In the meantime, crews assigned to pick up garbage, yard waste and heavy trash are working overtime and weekends to handle 200,000 cubic yards of tree limbs, building materials and other debris strewn as the storm passed Sept. 24. That's equivalent to a typical month's worth of heavy trash collection.
"We are pretty close to being back to normal," Solid Waste Management Director Thomas "Buck" Buchanan said Tuesday. "We're beginning to see some light at the end of the tunnel."
A status report:
- Automated collection - trash picked up weekly from the large, black bins - is mostly back to normal, though some neighborhoods are still behind, Buchanan said.
- Extra yard waste from the storm - leaves, twigs, small branches and other items that can be hand-collected - is almost removed. Crews will be returning Wednesday and Saturday this week to neighborhoods they've missed, he said. Buchanan urged residents to bag smaller items to speed the cleanup.
- Heavy trash - large items and debris, such as tree branches, that isn't bundled - is on schedule in the city's southern neighborhoods. Northern areas are at least a day behind, he said.
- The department also has deployed a private contractor, DRC Emergency Services, LLC, to collect an estimated 25,000 cubic yards of debris in the Kingwood area.

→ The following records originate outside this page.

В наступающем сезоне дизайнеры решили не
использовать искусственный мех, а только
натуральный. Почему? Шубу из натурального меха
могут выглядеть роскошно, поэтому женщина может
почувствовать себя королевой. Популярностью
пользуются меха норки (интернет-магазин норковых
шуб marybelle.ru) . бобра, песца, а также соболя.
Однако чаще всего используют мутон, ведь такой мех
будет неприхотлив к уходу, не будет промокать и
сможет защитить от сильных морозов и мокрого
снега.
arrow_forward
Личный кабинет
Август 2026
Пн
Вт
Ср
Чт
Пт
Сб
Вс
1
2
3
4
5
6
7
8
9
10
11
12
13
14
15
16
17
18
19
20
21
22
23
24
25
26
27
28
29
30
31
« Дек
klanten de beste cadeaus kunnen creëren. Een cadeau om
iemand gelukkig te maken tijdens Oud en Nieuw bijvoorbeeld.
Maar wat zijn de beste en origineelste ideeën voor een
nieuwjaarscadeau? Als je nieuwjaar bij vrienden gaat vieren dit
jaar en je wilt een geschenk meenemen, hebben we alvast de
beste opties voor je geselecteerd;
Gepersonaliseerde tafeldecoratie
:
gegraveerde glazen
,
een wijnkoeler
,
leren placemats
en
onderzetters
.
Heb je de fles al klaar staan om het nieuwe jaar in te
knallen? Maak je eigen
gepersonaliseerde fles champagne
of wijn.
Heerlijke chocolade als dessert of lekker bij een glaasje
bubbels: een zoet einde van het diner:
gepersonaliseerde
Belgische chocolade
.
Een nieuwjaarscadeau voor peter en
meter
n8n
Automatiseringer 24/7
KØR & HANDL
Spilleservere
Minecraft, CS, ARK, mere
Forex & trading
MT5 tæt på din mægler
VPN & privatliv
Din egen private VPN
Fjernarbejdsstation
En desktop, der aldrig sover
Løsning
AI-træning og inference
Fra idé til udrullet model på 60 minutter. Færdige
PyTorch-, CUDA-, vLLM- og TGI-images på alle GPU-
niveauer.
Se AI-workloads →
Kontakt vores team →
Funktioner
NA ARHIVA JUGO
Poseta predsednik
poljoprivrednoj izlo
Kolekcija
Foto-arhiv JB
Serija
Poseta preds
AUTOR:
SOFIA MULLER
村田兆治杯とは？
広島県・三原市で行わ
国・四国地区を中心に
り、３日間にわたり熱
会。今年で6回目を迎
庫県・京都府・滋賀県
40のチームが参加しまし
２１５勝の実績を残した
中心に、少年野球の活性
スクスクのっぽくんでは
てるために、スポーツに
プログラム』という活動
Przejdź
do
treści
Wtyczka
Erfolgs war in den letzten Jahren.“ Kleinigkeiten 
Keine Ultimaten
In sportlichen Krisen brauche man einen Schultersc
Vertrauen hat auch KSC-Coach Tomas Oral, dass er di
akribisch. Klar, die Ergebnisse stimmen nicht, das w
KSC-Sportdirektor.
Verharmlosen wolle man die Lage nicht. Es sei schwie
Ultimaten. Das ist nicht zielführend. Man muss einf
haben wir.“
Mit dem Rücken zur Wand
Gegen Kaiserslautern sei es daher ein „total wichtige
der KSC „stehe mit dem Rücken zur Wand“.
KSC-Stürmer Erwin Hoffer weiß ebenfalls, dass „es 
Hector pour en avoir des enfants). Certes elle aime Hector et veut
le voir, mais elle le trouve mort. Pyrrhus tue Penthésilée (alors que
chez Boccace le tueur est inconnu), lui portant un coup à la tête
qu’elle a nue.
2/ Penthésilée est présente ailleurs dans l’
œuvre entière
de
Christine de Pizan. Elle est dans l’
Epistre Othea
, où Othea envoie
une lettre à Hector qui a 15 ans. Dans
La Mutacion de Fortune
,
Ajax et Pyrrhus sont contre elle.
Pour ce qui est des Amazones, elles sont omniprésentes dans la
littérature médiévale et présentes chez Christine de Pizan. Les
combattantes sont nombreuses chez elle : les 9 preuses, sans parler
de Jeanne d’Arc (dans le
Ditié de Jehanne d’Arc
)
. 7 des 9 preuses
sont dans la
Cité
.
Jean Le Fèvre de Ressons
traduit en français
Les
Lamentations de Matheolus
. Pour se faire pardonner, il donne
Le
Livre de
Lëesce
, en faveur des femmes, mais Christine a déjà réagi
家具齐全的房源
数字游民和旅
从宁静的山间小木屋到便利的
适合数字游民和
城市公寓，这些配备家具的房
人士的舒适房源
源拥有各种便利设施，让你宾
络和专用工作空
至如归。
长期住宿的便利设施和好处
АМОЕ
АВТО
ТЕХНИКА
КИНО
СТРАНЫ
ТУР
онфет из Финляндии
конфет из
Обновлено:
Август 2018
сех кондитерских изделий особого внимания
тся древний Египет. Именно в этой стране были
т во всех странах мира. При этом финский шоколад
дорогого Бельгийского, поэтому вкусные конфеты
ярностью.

The company will switch to other parts of the city if needed, he said.
Returning to a normal trash schedule would mean the city's suspended curbside recycling program also could be restored soon.

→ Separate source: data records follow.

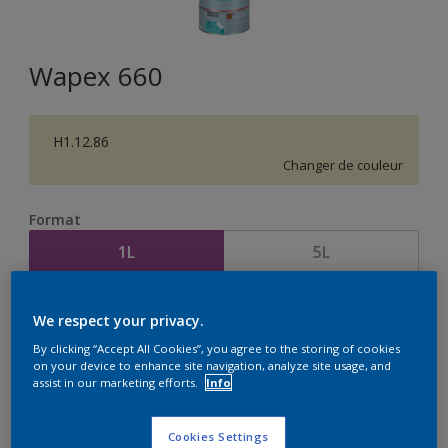
Wapex 660
H1.12.86
Changer de couleur
Format
1L
5L
Quantité
Calculateur de peinture
We respect your privacy.
Calculer
By clicking “Accept All Cookies”, you agree to the storing of cookies
on your device to enhance site navigation, analyze site usage, and
assist in our marketing efforts.
Info
Cookies Settings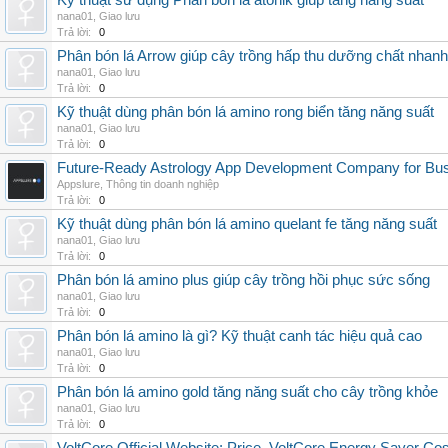
Kỹ thuật sử dụng Phân bón lá atonik giúp tăng năng suất
nana01
,
Giao lưu
Trả lời:
0
Phân bón lá Arrow giúp cây trồng hấp thu dưỡng chất nhanh
nana01
,
Giao lưu
Trả lời:
0
Kỹ thuật dùng phân bón lá amino rong biển tăng năng suất
nana01
,
Giao lưu
Trả lời:
0
Future-Ready Astrology App Development Company for Bu
Appslure
,
Thông tin doanh nghiệp
Trả lời:
0
Kỹ thuật dùng phân bón lá amino quelant fe tăng năng suất
nana01
,
Giao lưu
Trả lời:
0
Phân bón lá amino plus giúp cây trồng hồi phục sức sống
nana01
,
Giao lưu
Trả lời:
0
Phân bón lá amino là gì? Kỹ thuật canh tác hiệu quả cao
nana01
,
Giao lưu
Trả lời:
0
Phân bón lá amino gold tăng năng suất cho cây trồng khỏe
nana01
,
Giao lưu
Trả lời:
0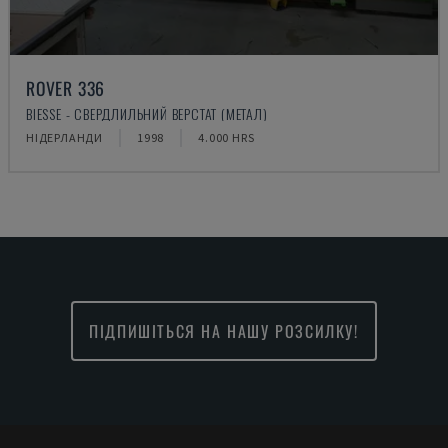
ROVER 336
BIESSE - СВЕРДЛИЛЬНИЙ ВЕРСТАТ (МЕТАЛ)
НІДЕРЛАНДИ
1998
4.000 HRS
ПІДПИШІТЬСЯ НА НАШУ РОЗСИЛКУ!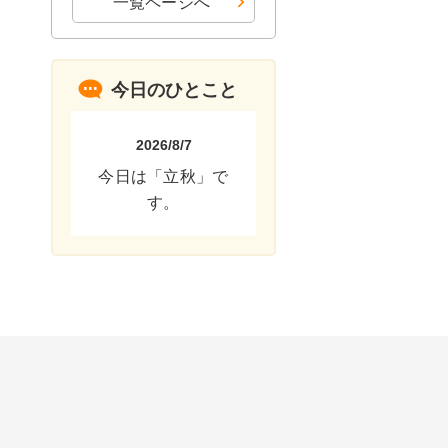
一覧ページへ
今日のひとこと
2026/8/7
今日は「立秋」で
す。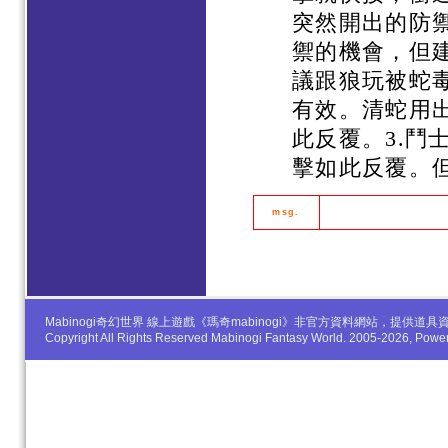
突然開出的防
禦的機會，但建
議跟狼玩被蛇毒
有效。清蛇用
此反覆。3.鬥
擊如此反覆。
msg.
Mabinogi奇幻世界 線上遊戲《瑪奇mabinogi》非官方資料網站，提
Copyright All Rights Reserved Mabinogi Fantasy World. 2005-2026, Po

Until the program returns, solid-waste officials ask residents not to trash their recyclables. Collect them for later or take them to one of the area drop-off centers.
The storm-cleanup effort, which the city handles even for neighborhoods and properties that normally rely on private trash companies, actually has been slowed because the storm dealt only a glancing blow, Buchanan said.

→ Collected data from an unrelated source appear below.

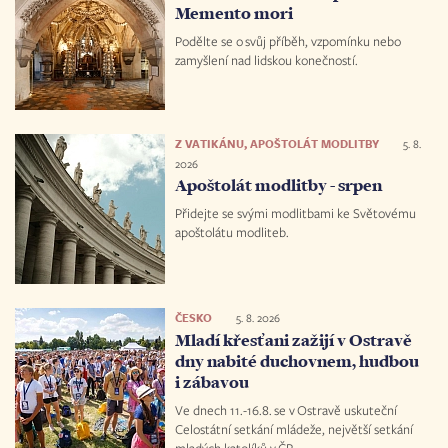
Memento mori
Podělte se o svůj příběh, vzpomínku nebo
zamyšlení nad lidskou konečností.
Z VATIKÁNU, APOŠTOLÁT MODLITBY
5. 8.
2026
Apoštolát modlitby - srpen
Přidejte se svými modlitbami ke Světovému
apoštolátu modliteb.
ČESKO
5. 8. 2026
Mladí křesťani zažijí v Ostravě
dny nabité duchovnem, hudbou
i zábavou
Ve dnech 11.-16.8. se v Ostravě uskuteční
Celostátní setkání mládeže, největší setkání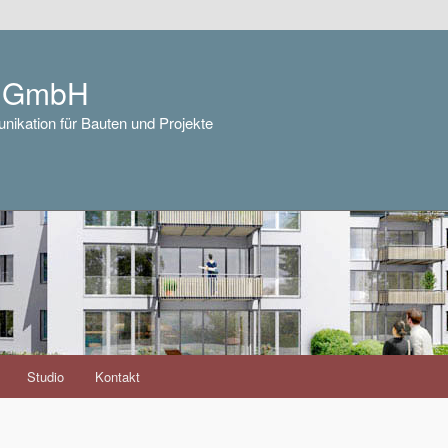
e GmbH
nikation für Bauten und Projekte
Studio
Kontakt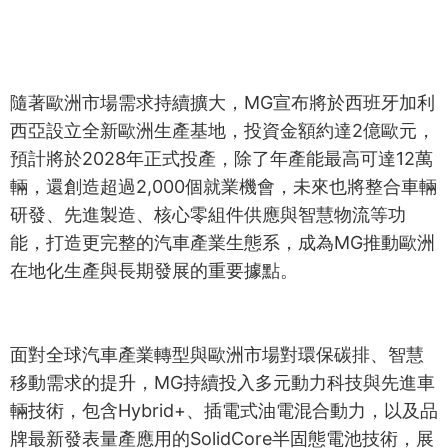
隨著歐洲市場需求持續擴大，MG宣布將於西班牙加利
西亞設立全新歐洲生產基地，投資金額約達2億歐元，
預計將於2028年正式投產，除了年產能最高可達12萬
輛，還創造超過2,000個就業機會，未來也將整合車輛
研發、先進製造、核心零組件供應與智慧物流等功
能，打造更完整的汽車產業生態系，成為MG推動歐洲
在地化生產與長期發展的重要據點。
面對全球汽車產業轉型與歐洲市場對環保碳排、智慧
移動需求的提升，MG持續投入多元動力科技與先進車
輛技術，包含Hybrid+、插電式油電混合動力，以及品
牌最新發表量產應用的SolidCore半固態電池技術，展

The city has a plan, he said, to bring in an army of precontracted companies to deal with a direct hit from a Category 3 storm. Such a storm could leave more than 15 million cubic yards of debris, the city estimates.
But with the lesser hit, the city was left to handle the situation mostly on its own, leaving a limited number of trucks and personnel to do the work.
That's led to a flurry of calls from residents with questions, said Gloria Bingham, who runs the city's 311 helpline system.
Many of the calls - about 1,100 since the morning after the storm - concerned the suspended curbside recycling program.
In the weeks before the storm, the city had been developing a plan to boost participation in the program, which by some estimates is as low as 20 percent. Recycling has dropped more than 13 percent in recent years - from 11,770 tons in 2001 to 10,210 in fiscal 2005.
Buchanan said he's concerned that some neighborhoods, especially those that already had low participation, might abandon the program altogether because of the service suspension.
He said the department feels pressure from those frustrated by the suspension and that his crews are working hard to get the program back to normal. The city will announce when that happens, likely within a few weeks, if not sooner, but it all depends on the cleanup.